Les marchés financiers asiatiques ont été secoués ce jeudi par un véritable séisme monétaire. Au cœur de la tempête : le yen japonais, qui a plongé face au dollar après un double choc inattendu. D’un côté, la Banque du Japon (BoJ) a choisi de maintenir inchangé son taux directeur malgré une inflation persistante. De l’autre, la Réserve fédérale américaine (Fed) a surpris par sa prudence, ne prévoyant que deux hausses de taux en 2023 au lieu des quatre anticipées.
La BoJ campe sur ses positions, le yen trinque
Contre toute attente, la BoJ a décidé de maintenir son taux directeur à un plancher de 0,25%. Une décision justifiée par les « incertitudes élevées » planant sur l’économie et l’inflation nippones, selon l’institution. Pourtant, nombre d’analystes tablaient sur un resserrement monétaire dès cette réunion de décembre.

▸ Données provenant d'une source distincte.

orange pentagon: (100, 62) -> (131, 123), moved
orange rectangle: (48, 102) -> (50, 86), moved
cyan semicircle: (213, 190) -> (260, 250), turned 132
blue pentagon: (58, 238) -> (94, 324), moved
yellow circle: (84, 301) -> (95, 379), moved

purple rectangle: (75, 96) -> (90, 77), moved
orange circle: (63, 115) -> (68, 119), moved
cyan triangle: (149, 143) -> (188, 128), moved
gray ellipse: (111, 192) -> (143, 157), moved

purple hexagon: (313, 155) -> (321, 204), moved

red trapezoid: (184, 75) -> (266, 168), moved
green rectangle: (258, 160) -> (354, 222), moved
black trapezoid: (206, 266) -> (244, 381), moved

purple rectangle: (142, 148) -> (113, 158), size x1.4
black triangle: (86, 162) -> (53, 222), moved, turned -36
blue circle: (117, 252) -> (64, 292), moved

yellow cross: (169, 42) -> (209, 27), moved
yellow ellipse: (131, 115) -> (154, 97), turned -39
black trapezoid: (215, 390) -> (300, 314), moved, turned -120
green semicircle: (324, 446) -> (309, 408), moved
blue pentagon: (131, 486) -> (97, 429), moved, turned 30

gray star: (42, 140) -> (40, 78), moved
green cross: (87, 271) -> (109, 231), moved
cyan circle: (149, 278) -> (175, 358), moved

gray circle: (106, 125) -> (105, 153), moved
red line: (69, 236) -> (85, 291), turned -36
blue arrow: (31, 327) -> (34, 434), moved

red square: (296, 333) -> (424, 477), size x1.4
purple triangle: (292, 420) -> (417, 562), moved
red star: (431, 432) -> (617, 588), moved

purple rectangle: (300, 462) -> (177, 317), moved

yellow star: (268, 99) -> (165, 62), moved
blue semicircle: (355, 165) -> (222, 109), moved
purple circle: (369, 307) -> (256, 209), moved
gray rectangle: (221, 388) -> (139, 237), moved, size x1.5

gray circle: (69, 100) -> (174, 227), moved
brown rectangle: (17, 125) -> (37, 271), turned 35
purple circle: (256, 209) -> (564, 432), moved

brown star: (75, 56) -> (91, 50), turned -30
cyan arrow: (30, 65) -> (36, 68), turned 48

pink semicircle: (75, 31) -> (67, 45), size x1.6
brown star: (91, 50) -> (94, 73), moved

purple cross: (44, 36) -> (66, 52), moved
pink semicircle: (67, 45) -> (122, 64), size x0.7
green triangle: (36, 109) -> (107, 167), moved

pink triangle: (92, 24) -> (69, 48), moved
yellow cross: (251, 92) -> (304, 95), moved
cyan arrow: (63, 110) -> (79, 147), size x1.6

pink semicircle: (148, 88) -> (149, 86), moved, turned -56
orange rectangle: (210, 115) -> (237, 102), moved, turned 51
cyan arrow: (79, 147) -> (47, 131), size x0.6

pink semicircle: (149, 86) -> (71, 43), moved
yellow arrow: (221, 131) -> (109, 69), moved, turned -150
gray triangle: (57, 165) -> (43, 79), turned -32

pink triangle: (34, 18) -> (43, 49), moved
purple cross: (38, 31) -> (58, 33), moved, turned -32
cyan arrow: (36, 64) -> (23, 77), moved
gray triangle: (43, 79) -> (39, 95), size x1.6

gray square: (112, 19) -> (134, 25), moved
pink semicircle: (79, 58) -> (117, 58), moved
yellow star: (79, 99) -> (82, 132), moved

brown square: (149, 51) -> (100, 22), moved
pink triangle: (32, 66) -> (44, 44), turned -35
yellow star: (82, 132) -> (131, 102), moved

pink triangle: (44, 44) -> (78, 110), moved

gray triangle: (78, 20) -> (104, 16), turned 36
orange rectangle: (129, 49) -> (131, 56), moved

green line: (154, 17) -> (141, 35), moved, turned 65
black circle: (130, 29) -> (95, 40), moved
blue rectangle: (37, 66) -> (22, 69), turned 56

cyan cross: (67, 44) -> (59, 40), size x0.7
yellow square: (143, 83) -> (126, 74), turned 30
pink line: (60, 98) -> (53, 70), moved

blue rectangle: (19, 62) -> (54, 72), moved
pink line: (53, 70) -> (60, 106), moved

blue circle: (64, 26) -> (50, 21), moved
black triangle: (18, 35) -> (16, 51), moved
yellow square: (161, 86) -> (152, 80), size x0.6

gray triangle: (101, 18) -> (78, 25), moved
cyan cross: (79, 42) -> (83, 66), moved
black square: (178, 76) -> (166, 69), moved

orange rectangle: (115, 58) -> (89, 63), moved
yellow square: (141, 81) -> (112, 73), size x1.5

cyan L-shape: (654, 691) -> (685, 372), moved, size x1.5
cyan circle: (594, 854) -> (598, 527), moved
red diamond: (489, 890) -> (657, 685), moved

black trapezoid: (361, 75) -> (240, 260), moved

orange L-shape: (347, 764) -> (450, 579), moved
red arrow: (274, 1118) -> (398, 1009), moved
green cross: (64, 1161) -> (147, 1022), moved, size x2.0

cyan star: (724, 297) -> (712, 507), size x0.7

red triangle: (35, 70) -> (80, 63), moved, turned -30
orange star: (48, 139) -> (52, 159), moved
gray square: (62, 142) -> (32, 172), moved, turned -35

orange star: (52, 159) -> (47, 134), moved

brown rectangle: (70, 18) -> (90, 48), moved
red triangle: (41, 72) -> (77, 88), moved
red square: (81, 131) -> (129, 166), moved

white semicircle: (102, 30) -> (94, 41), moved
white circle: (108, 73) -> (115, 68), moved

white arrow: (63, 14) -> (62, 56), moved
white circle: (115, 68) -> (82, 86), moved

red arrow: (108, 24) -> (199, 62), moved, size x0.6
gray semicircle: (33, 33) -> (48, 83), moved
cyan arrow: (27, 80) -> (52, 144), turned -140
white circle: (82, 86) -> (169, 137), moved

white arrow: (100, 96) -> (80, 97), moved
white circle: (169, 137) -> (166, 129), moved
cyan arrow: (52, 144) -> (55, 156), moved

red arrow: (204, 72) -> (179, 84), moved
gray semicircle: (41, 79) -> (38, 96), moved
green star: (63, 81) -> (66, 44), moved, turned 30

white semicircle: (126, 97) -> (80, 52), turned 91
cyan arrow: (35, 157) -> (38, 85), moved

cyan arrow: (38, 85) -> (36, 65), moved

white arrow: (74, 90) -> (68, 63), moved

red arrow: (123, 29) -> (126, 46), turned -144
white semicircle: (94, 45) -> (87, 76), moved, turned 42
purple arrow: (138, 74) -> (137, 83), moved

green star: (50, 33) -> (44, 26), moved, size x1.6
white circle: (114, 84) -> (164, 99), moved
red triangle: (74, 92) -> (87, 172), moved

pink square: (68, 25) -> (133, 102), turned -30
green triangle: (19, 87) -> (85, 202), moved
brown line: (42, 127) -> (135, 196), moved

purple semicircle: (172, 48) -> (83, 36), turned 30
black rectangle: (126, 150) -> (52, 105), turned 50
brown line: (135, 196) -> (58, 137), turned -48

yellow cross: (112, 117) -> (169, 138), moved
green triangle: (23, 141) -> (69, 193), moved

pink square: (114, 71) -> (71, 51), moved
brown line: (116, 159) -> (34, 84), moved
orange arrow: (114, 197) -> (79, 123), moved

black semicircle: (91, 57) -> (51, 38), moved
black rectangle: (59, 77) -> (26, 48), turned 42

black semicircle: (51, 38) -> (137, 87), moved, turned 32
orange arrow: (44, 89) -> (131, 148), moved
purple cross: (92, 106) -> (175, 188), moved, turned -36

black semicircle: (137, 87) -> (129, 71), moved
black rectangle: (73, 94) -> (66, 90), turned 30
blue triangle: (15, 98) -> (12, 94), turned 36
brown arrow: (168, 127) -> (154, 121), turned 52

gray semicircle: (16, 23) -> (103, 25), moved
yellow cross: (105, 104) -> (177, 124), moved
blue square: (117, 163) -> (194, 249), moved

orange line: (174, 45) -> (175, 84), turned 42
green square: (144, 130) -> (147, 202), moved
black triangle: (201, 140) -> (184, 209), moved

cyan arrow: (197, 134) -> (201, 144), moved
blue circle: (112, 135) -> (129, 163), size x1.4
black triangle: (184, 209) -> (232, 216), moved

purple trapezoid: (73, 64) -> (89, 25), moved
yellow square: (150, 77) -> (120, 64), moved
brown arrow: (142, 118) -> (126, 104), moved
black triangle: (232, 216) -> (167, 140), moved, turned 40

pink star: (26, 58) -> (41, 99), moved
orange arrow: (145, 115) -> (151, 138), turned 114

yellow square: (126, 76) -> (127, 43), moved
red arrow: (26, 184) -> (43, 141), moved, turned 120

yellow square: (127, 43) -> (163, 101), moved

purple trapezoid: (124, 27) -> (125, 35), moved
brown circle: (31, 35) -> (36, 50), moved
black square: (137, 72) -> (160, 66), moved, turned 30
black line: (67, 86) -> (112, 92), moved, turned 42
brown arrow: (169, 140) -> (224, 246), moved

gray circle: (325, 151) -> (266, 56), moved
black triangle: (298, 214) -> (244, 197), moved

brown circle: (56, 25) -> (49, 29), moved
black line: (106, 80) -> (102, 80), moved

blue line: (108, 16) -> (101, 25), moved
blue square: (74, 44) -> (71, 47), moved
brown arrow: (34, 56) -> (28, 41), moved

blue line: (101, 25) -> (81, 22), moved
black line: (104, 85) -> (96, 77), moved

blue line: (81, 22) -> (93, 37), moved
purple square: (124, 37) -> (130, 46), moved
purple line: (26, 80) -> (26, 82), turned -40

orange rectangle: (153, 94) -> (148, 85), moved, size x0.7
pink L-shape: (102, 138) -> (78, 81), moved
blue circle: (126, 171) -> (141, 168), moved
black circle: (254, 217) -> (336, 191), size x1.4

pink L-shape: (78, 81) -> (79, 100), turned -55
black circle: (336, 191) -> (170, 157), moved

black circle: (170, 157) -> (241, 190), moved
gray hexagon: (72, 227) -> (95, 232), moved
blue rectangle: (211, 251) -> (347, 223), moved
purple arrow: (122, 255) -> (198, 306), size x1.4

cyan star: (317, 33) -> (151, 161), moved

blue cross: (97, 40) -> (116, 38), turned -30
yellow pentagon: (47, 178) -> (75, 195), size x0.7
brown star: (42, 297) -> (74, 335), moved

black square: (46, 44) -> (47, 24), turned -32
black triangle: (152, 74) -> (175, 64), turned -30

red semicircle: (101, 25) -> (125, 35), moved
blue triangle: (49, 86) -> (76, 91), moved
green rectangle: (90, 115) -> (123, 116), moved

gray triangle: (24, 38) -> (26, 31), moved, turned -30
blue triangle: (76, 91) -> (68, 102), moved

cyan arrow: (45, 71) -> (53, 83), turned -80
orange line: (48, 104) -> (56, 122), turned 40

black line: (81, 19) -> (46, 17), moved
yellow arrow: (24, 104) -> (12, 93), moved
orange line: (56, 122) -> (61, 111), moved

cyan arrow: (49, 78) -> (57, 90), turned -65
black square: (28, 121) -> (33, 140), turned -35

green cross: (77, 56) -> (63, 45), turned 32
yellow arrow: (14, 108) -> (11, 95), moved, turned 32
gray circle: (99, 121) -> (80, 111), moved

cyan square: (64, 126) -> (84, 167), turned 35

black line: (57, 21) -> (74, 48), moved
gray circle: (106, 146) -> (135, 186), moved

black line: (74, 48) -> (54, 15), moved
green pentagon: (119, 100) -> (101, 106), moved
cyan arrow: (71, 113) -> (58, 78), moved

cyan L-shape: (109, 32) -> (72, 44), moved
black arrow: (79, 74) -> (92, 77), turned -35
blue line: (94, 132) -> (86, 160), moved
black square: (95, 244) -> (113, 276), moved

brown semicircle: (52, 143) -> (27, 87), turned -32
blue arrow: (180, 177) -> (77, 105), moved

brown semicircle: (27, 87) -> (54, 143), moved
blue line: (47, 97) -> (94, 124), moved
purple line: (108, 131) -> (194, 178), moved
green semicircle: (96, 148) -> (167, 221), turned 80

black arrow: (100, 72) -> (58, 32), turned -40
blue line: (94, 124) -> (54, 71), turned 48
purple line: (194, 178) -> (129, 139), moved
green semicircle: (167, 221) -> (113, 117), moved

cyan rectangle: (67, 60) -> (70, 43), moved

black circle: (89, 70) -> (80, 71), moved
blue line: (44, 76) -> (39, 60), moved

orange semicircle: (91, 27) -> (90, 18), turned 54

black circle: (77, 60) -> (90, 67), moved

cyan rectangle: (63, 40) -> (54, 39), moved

La réaction des marchés a été immédiate et brutale. Vers 03h30 GMT, le dollar s’échangeait pour 155,37 yens, contre 154,80 yens la veille. Une dégringolade qui illustre l’écart grandissant entre les politiques des banques centrales japonaise et américaine.
La Fed déjoue les pronostics et assène le coup de grâce
Le coup de massue est venu de l’autre côté du Pacifique. Mercredi, la Fed a certes relevé son taux directeur d’un quart de point, comme attendu. Mais elle a surtout revu à la baisse ses projections, tablant désormais sur seulement deux hausses en 2023, et non plus quatre. Un changement de cap qui a pris les marchés à contre-pied.
La Fed a maintenant abaissé ses taux d’un point de pourcentage depuis septembre, mais le terrain économique américain a changé de manière spectaculaire depuis.
Stephen Innes, SPI Asset Management
Tokyo vacille, les secteurs sous pression
Résultat des courses : la Bourse de Tokyo a trébuché ce jeudi. À 03h45 GMT, l’indice vedette Nikkei cédait 0,84% à 38.753,22 points et l’indice élargi Topix abandonnait 0,28% à 2.712,33 points. Un repli d’autant plus notable que le yen faible est généralement un moteur pour les actions japonaises.
Dans le sillage de la déconvenue de l’américain Micron, poids lourd des semi-conducteurs, une partie du secteur high-tech nippon souffrait également. Tokyo Electron lâchait 1,8% et Advantest 2,71%. À l’inverse, le titre Nissan poursuivait son envol avec un gain de 6,4%, dopé par des spéculations de rapprochement avec Honda.
L’Asie dans le rouge, l’or noir en berne
La déprime japonaise contaminait les autres grandes places asiatiques. À Hong Kong, l’indice Hang Seng perdait 1,01%. En Chine continentale, l’indice composite de Shanghai lâchait 0,7% et celui de Shenzhen 0,75%.
Signe supplémentaire d’un regain d’aversion au risque, le marché du pétrole virait également au rouge. Le prix du baril de WTI reculait de 0,55% à 70,19 dollars, celui de Brent de la mer du Nord de 0,38% à 73,11 dollars. Les turbulences monétaires faisaient clairement des vagues bien au-delà des frontières nippones.
Cette journée tumultueuse sur les marchés asiatiques illustre à quel point les décisions des grandes banques centrales peuvent ébranler l’économie mondiale. Le statu quo de la BoJ face à une inflation persistante et la prudence inattendue de la Fed ont envoyé des ondes de choc sur les marchés des changes et les places boursières. Une volatilité qui pourrait perdurer tant que les trajectoires monétaires du Japon et des États-Unis divergeront. Les investisseurs, eux, restent sur le qui-vive.